What is being asked
If a line below contains the word "ціни", count it. Please give the total and nothing else.
------------------------------------------------------------------------
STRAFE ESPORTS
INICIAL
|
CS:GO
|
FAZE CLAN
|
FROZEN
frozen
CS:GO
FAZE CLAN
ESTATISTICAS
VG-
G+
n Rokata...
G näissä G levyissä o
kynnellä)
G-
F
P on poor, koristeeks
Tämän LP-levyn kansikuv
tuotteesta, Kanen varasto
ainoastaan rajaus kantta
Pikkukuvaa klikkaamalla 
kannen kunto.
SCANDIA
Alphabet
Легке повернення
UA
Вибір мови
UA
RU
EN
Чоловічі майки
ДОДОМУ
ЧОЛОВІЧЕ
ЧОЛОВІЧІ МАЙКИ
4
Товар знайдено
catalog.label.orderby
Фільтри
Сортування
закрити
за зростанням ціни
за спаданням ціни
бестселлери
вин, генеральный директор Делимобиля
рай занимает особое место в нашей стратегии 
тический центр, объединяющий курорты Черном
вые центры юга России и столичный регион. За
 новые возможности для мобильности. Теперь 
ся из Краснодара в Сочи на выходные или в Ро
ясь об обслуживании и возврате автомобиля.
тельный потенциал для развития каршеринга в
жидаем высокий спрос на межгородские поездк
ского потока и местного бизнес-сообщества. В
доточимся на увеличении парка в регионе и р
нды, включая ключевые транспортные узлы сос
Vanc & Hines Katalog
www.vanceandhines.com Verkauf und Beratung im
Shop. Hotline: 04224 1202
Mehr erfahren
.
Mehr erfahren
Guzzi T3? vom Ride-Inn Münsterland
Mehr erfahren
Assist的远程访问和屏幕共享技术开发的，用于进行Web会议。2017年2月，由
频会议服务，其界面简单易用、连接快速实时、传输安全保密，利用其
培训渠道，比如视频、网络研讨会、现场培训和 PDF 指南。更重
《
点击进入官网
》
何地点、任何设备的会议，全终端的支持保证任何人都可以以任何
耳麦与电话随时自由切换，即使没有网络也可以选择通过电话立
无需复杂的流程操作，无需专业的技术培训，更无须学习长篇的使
------------------------------------------------------------------------
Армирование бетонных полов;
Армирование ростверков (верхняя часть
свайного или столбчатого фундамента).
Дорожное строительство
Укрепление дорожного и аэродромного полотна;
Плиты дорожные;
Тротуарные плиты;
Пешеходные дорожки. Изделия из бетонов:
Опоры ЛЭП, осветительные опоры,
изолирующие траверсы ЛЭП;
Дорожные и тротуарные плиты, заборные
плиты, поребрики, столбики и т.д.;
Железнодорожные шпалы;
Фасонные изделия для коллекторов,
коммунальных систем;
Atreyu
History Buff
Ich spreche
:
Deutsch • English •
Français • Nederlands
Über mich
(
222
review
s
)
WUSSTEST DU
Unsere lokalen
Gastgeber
------------------------------------------------------------------------
Expected answer
2